PERHAPS YOU'RE WONDERING why America is so dangerously loaded with pistols -- and the answers rest with a fiercely defensive, well-monied and highly secretive group of executives who manufacture, import and push in every way the handgun. As an eye-opening account Sunday by staff writer Art Pine revealed, these legalized and virtually unregulated gun sellers see no particular reason to tighten up their marketing -- even if there is a resurgence of public concern about handgun killings. No, it's business as usual: says Guenter W. Bachmann, a vice president of Smith & Wesson, a leading handgun manufacturer, "This is a logical and an honorable business activity. There's no need to add any regulations."

Of course not -- just as there's no need to figure out why Mr. Bachmann's company led the league of firms that manufactured an estimated 2.17 million handguns in 1979. After all, pistols are so useful: they're used routinely, every day -- for murder.

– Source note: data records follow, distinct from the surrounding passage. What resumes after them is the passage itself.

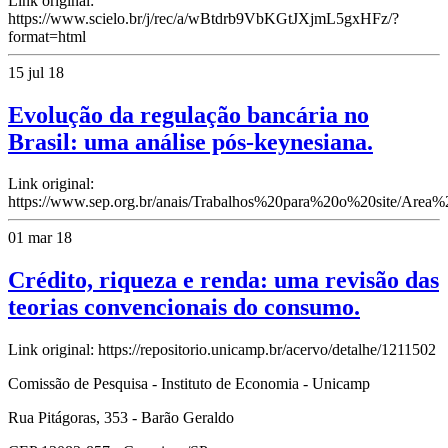
Link original:
https://www.scielo.br/j/rec/a/wBtdrb9VbKGtJXjmL5gxHFz/?
format=html
15 jul 18
Evolução da regulação bancária no
Brasil: uma análise pós-keynesiana.
Link original:
https://www.sep.org.br/anais/Trabalhos%20para%20o%20site/Area%
01 mar 18
Crédito, riqueza e renda: uma revisão das
teorias convencionais do consumo.
Link original: https://repositorio.unicamp.br/acervo/detalhe/1211502
Comissão de Pesquisa - Instituto de Economia - Unicamp
Rua Pitágoras, 353 - Barão Geraldo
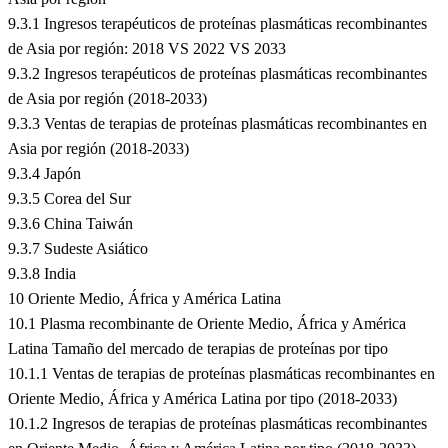
9.3.1 Ingresos terapéuticos de proteínas plasmáticas recombinantes
de Asia por región: 2018 VS 2022 VS 2033
9.3.2 Ingresos terapéuticos de proteínas plasmáticas recombinantes
de Asia por región (2018-2033)
9.3.3 Ventas de terapias de proteínas plasmáticas recombinantes en
Asia por región (2018-2033)
9.3.4 Japón
9.3.5 Corea del Sur
9.3.6 China Taiwán
9.3.7 Sudeste Asiático
9.3.8 India
10 Oriente Medio, África y América Latina
10.1 Plasma recombinante de Oriente Medio, África y América
Latina Tamaño del mercado de terapias de proteínas por tipo
10.1.1 Ventas de terapias de proteínas plasmáticas recombinantes en
Oriente Medio, África y América Latina por tipo (2018-2033)
10.1.2 Ingresos de terapias de proteínas plasmáticas recombinantes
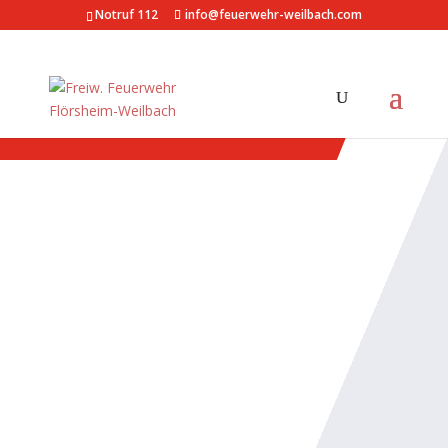
Notruf 112
info@feuerwehr-weilbach.com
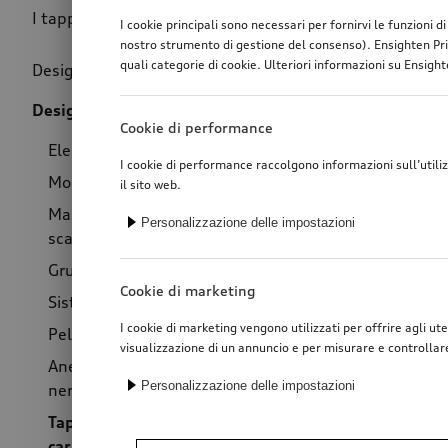
I tappi del serbatoio di alta qualità, decorati con i qua
I cookie principali sono necessari per fornirvi le funzioni 
nostro strumento di gestione del consenso). Ensighten Pri
quali categorie di cookie. Ulteriori informazioni su Ensighte
Design d'interni
(79)
Prezzo
Design esterno
(246)
Cookie di performance
Elementi applicati
(93)
I cookie di performance raccolgono informazioni sull’utili
Modanature
(6)
il sito web.
Mascherine per terminali di
Personalizzazione delle impostazioni
scarico sportive
(26)
Gruppi ottici posteriori
(1)
Cookie di marketing
Sistemi sound motore
(1)
I cookie di marketing vengono utilizzati per offrire agli ute
Pellicole adesive
(35)
visualizzazione di un annuncio e per misurare e controllar
Anelli Audi e targa modello in
Personalizzazione delle impostazioni
nero
(83)
Tappo del serbatoio del
carburante
(1)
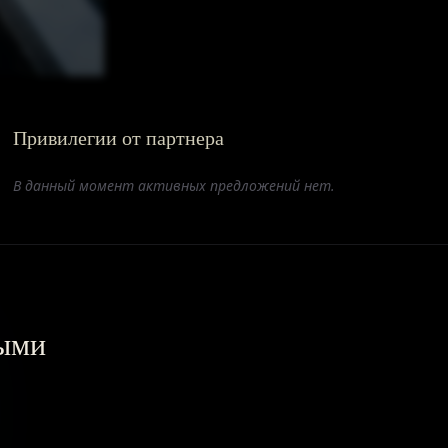
Привилегии от партнера
В данный момент активных предложений нет.
выми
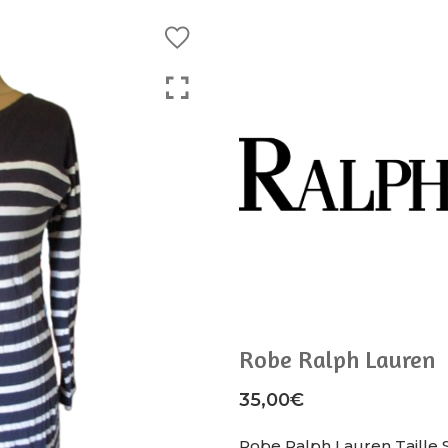
Robe Ralph Lauren
35,00
€
Robe Ralph Lauren Taille 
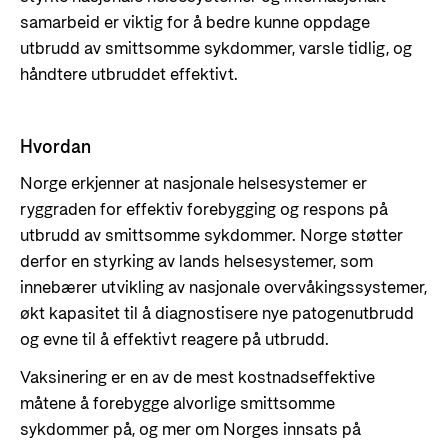
samarbeid er viktig for å bedre kunne oppdage
utbrudd av smittsomme sykdommer, varsle tidlig, og
håndtere utbruddet effektivt.
Hvordan
Norge erkjenner at nasjonale helsesystemer er
ryggraden for effektiv forebygging og respons på
utbrudd av smittsomme sykdommer. Norge støtter
derfor en styrking av lands helsesystemer, som
innebærer utvikling av nasjonale overvåkingssystemer,
økt kapasitet til å diagnostisere nye patogenutbrudd
og evne til å effektivt reagere på utbrudd.
Vaksinering er en av de mest kostnadseffektive
måtene å forebygge alvorlige smittsomme
sykdommer på, og mer om Norges innsats på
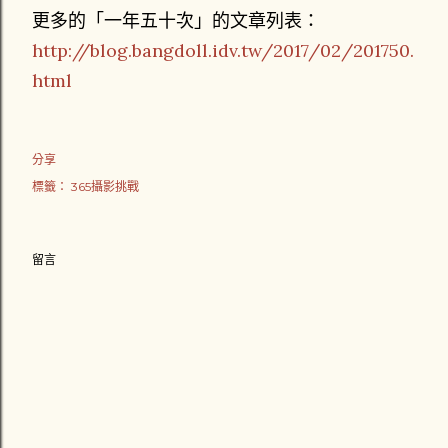
更多的「一年五十次」的文章列表：
http://blog.bangdoll.idv.tw/2017/02/201750.
html
分享
標籤：
365攝影挑戰
留言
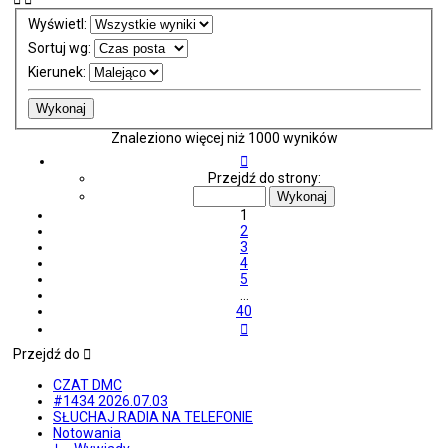
Wyświetl:
Sortuj wg:
Kierunek:
Znaleziono więcej niż 1000 wyników
Strona
1
Przejdź do strony:
z
40
1
2
3
4
5
…
40
Następna
Przejdź do
CZAT DMC
#1434 2026.07.03
SŁUCHAJ RADIA NA TELEFONIE
Notowania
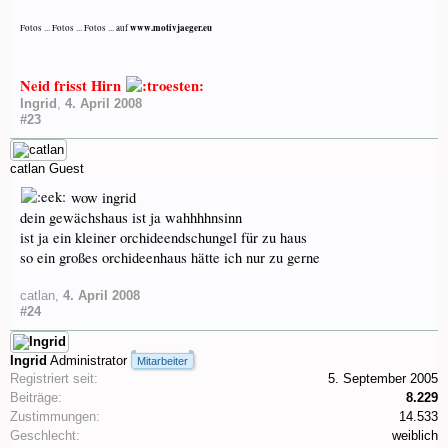
www.motivjaeger.eu
Fotos ... Fotos ... Fotos ... auf
Neid frisst Hirn
Ingrid
,
4. April 2008
#23
catlan
Guest
wow ingrid
dein gewächshaus ist ja wahhhhnsinn
ist ja ein kleiner orchideendschungel für zu haus
so ein großes orchideenhaus hätte ich nur zu gerne
catlan
,
4. April 2008
#24
Ingrid
Administrator
Mitarbeiter
Registriert seit:
5. September 2005
Beiträge:
8.229
Zustimmungen:
14.533
Geschlecht:
weiblich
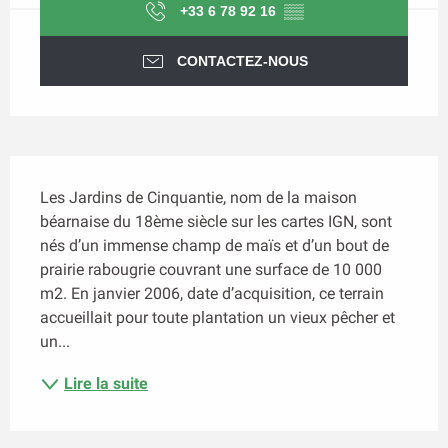
+33 6 78 92 16
▒▒
CONTACTEZ-NOUS
Description
Les Jardins de Cinquantie, nom de la maison 
béarnaise du 18ème siècle sur les cartes IGN, sont 
nés d’un immense champ de maïs et d’un bout de 
prairie rabougrie couvrant une surface de 10 000 
m2. En janvier 2006, date d’acquisition, ce terrain 
accueillait pour toute plantation un vieux pêcher et 
un...
Lire la suite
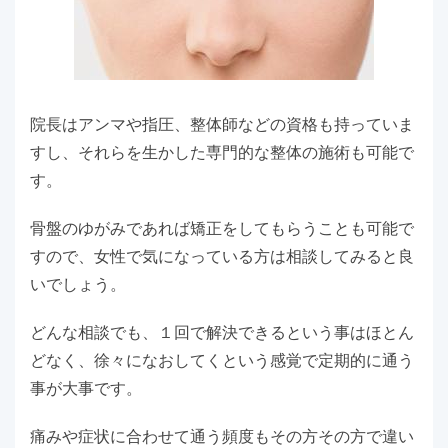
院長はアンマや指圧、整体師などの資格も持っていま
すし、それらを生かした専門的な整体の施術も可能で
す。
骨盤のゆがみであれば矯正をしてもらうことも可能で
すので、女性で気になっている方は相談してみると良
いでしょう。
どんな相談でも、１回で解決できるという事はほとん
どなく、徐々になおしてくという感覚で定期的に通う
事が大事です。
痛みや症状に合わせて通う頻度もその方その方で違い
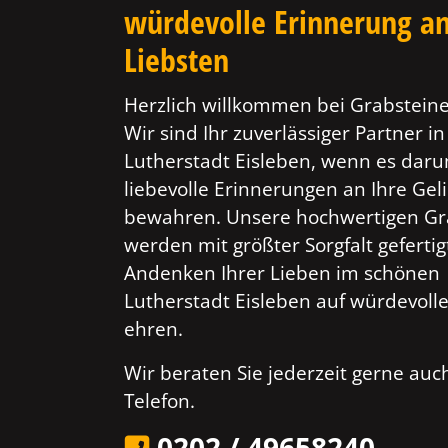
würdevolle Erinnerung an
Liebsten
Herzlich willkommen bei Grabsteine
Wir sind Ihr zuverlässiger Partner in
Lutherstadt Eisleben, wenn es daru
liebevolle Erinnerungen an Ihre Gel
bewahren. Unsere hochwertigen Gr
werden mit größter Sorgfalt geferti
Andenken Ihrer Lieben im schönen
Lutherstadt Eisleben auf würdevoll
ehren.
Wir beraten Sie jederzeit gerne au
Telefon.
0202 / 49658240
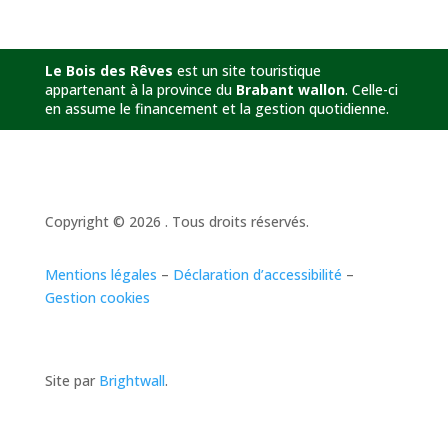
Le Bois des Rêves
est un site touristique
appartenant à la province du
Brabant wallon
. Celle-ci
en assume le financement et la gestion quotidienne.
Copyright © 2026 . Tous droits réservés.
Mentions légales
–
Déclaration d’accessibilité
–
Gestion cookies
Site par
Brightwall
.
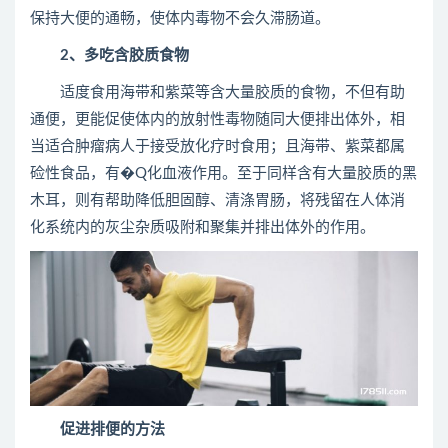
保持大便的通畅，使体内毒物不会久滞肠道。
2、多吃含胶质食物
适度食用海带和紫菜等含大量胶质的食物，不但有助
通便，更能促使体内的放射性毒物随同大便排出体外，相
当适合肿瘤病人于接受放化疗时食用；且海带、紫菜都属
硷性食品，有�Q化血液作用。至于同样含有大量胶质的黑
木耳，则有帮助降低胆固醇、清涤胃肠，将残留在人体消
化系统内的灰尘杂质吸附和聚集并排出体外的作用。
促进排便的方法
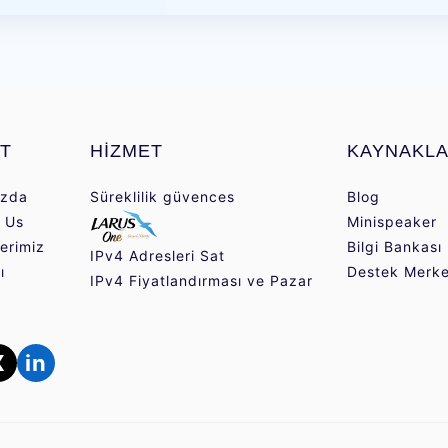
ET
HİZMET
KAYNAKL
ızda
Süreklilik güvences
Blog
 Us
Minispeaker
lerimiz
Bilgi Bankası
IPv4 Adresleri Sat
ı
Destek Merke
IPv4 Fiyatlandırması ve Pazar
X
in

Without such freewheeling sales and availability, it would be difficult to match the shattering total of 10,728 handgun deaths that were reported last year by the FBI.

The reason gun manufacturers prefer to lay low when it comes to inquiries about their industry, their profits or their corporate leaders is that they don't have to care a whole lot: gun making is one of the least regulated industries in U.S. business. Manufacturers are licensed, but anyone with $50 for a Treasury fee can quality; there's no background check. For $10, no questions asked, anyone can get a dealer's permit. Storage? No requirements.

The handgun manufacturers' greatest friend and front, of course, is the National Rifle Association. Much money is fed into the NRA by the industry and people who still believe the NRA is just a club for hunters and sportsmen. The NRA churns out propaganda extolling the virtues not just of the rifle -- its middle name -- but also and importantly of pistols, arguing that "prohibitive firearms laws . . . don't work." To distract from the insanity of making and marketing millions of handguns every year, the NRA keeps calling for "swift and certain punishment of criminal violators," as if this weren't supported by every reasonable citizen in America.

Of course people who commit crimes with guns should be punished swiftly -- but who besides the armed forces and police should have handguns? What do they have to do with hunting, or with riflery? The NRA and the politicians it still frightens so easily should be protecting the interests of hunters, sportsmen and other peace-loving rifle owners and their neighbors by joining the growing number of people who want handguns taken off the wide-open market -- for good.